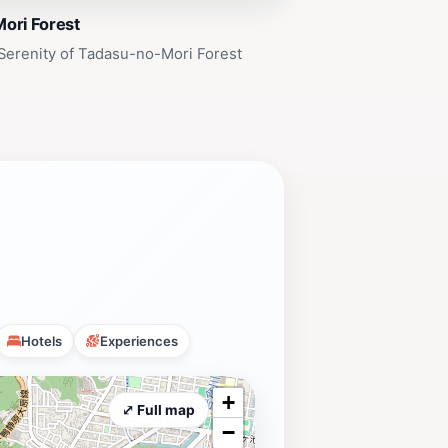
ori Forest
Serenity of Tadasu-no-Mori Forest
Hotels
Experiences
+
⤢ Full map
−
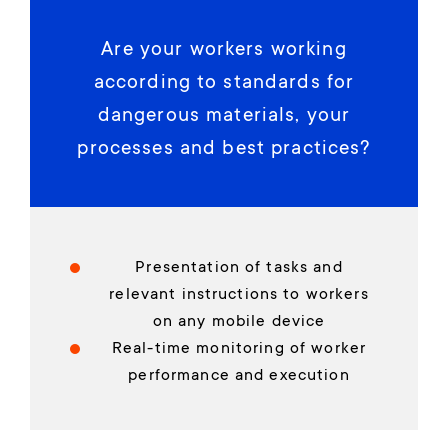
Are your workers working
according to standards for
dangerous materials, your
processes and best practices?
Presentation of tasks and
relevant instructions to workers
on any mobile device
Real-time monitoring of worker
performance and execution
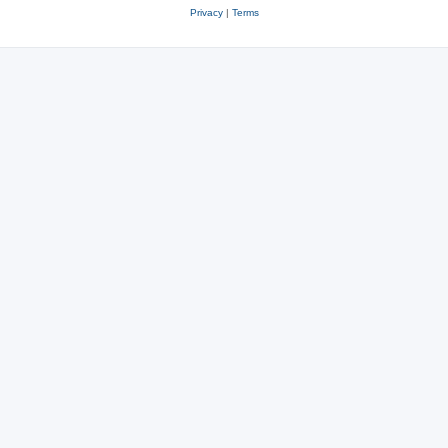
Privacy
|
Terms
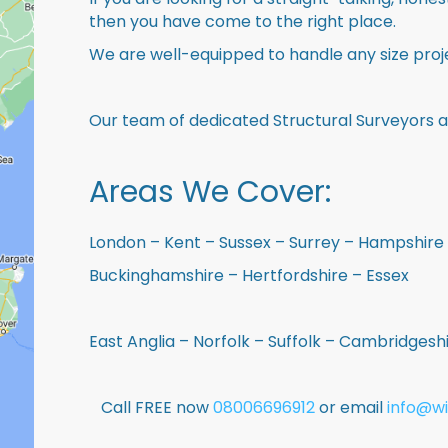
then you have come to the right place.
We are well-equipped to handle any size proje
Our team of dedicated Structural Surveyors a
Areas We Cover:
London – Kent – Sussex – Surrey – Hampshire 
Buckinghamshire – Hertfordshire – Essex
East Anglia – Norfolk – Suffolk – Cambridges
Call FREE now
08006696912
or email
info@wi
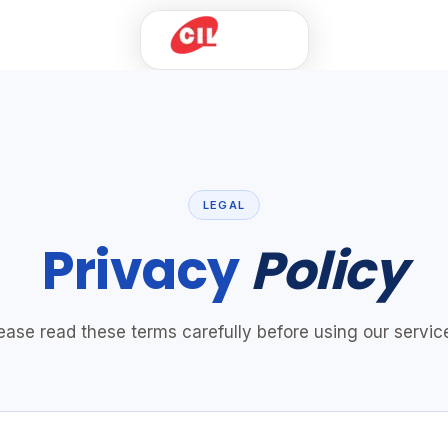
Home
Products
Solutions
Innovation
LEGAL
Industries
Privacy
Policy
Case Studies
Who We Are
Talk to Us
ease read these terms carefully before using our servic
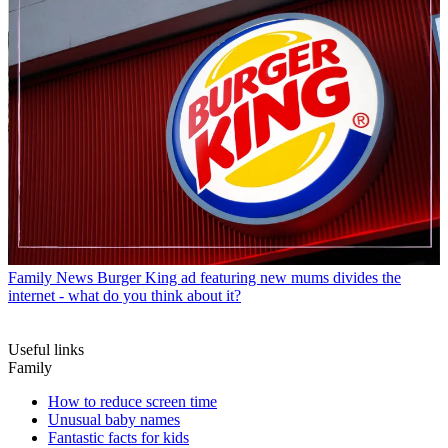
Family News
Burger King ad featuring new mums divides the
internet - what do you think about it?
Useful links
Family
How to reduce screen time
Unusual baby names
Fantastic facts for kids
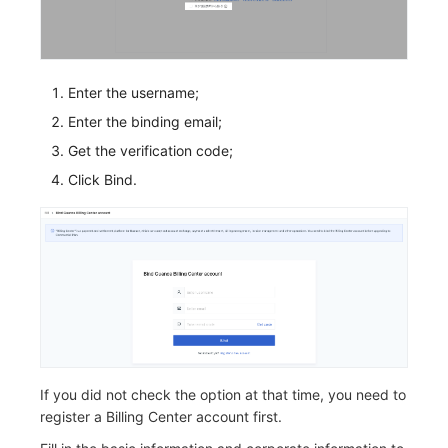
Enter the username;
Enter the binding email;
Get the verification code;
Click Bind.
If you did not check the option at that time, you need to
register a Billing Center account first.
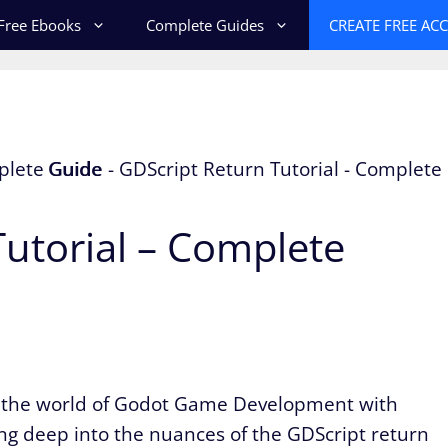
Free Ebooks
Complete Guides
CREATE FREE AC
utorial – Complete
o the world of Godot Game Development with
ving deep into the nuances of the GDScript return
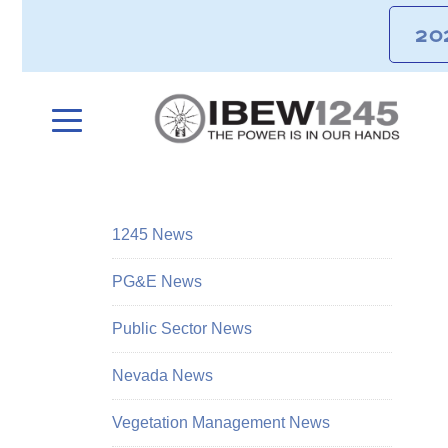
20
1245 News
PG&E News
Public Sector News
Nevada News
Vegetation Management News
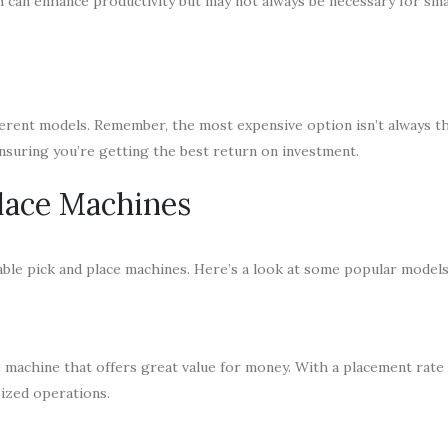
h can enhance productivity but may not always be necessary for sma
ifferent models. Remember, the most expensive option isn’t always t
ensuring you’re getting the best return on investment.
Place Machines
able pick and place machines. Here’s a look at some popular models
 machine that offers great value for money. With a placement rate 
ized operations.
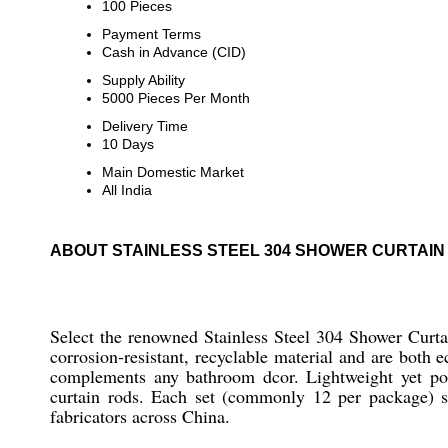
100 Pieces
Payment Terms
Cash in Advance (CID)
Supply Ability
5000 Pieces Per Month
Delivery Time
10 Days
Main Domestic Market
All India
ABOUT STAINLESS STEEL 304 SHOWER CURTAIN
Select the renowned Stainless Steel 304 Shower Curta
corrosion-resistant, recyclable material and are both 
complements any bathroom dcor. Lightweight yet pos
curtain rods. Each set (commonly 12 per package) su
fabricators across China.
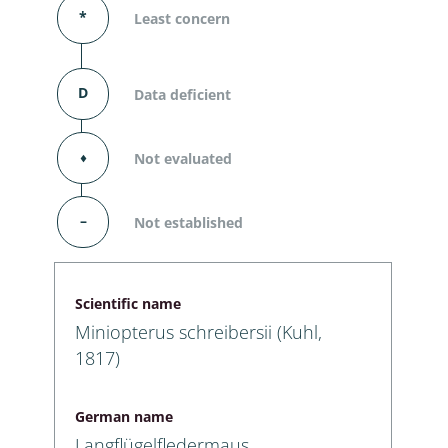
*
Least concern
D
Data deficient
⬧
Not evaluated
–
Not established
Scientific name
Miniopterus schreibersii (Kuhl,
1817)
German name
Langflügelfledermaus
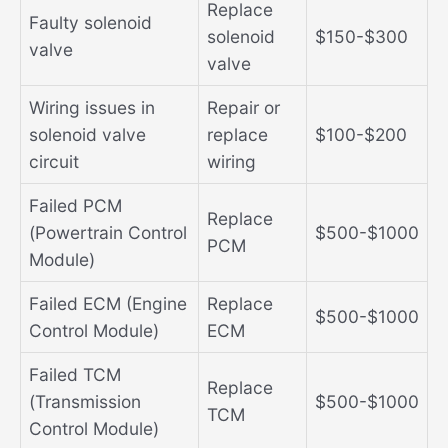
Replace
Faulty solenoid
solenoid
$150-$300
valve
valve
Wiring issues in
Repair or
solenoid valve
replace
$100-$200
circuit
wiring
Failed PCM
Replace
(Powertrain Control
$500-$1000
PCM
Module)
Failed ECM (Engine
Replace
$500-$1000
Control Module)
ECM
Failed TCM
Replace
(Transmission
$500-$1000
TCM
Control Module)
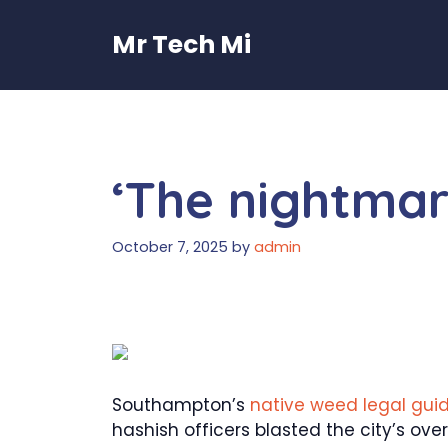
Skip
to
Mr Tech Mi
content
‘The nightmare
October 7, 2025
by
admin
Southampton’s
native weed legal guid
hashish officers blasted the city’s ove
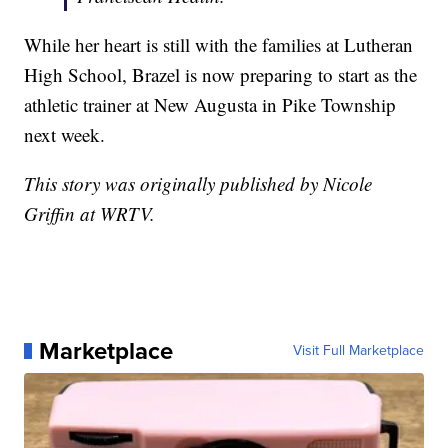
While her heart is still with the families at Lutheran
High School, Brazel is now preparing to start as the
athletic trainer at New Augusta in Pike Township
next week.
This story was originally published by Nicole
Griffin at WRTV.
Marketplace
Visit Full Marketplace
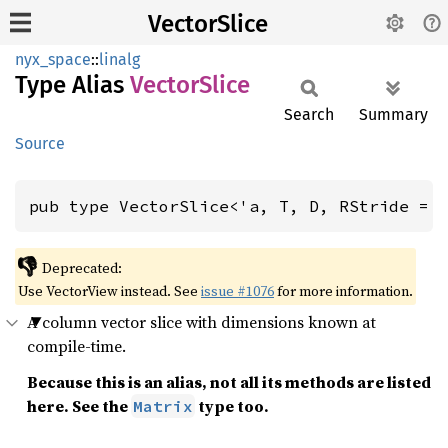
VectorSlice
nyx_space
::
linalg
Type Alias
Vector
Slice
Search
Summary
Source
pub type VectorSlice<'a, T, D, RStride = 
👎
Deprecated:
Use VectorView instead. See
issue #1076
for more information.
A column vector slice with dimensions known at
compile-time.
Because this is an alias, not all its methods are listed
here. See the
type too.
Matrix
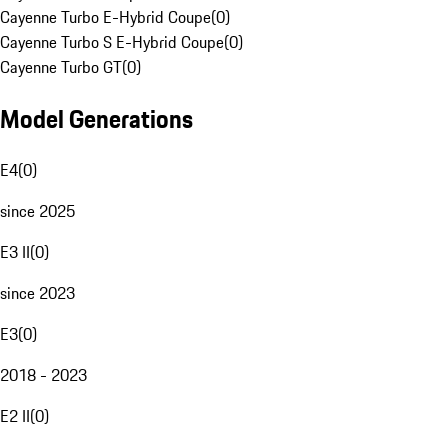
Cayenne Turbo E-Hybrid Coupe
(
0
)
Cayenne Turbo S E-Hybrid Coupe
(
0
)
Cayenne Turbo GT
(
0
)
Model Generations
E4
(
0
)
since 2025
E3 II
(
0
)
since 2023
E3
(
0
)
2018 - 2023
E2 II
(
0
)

◆ ◆ ◆ ◆

EXERCISE BRIEF — Return the material from the line containing "08006696912" through the line containing "h can enhance", exactly and in full, but without its pictures.

ANSWER TO THIS TASK —
08006696912
or email
info@wi
Home
Products
Solutions
Innovation
LEGAL
Industries
Privacy
Policy
Case Studies
Who We Are
Talk to Us
ease read these terms carefully before using our servic
Family News
Burger King ad featuring new mums divides the
internet - what do you think about it?
Useful links
Family
How to reduce screen time
Unusual baby names
Fantastic facts for kids
Enter the username;
Enter the binding email;
Get the verification code;
Click Bind.
If you did not check the option at that time, you need to
register a Billing Center account first.
Free Ebooks
Complete Guides
CREATE FREE AC
utorial – Complete
o the world of Godot Game Development with
ving deep into the nuances of the GDScript return
20
1245 News
PG&E News
Public Sector News
Nevada News
Vegetation Management News
h can enhance productivity but may not always be necessary for sma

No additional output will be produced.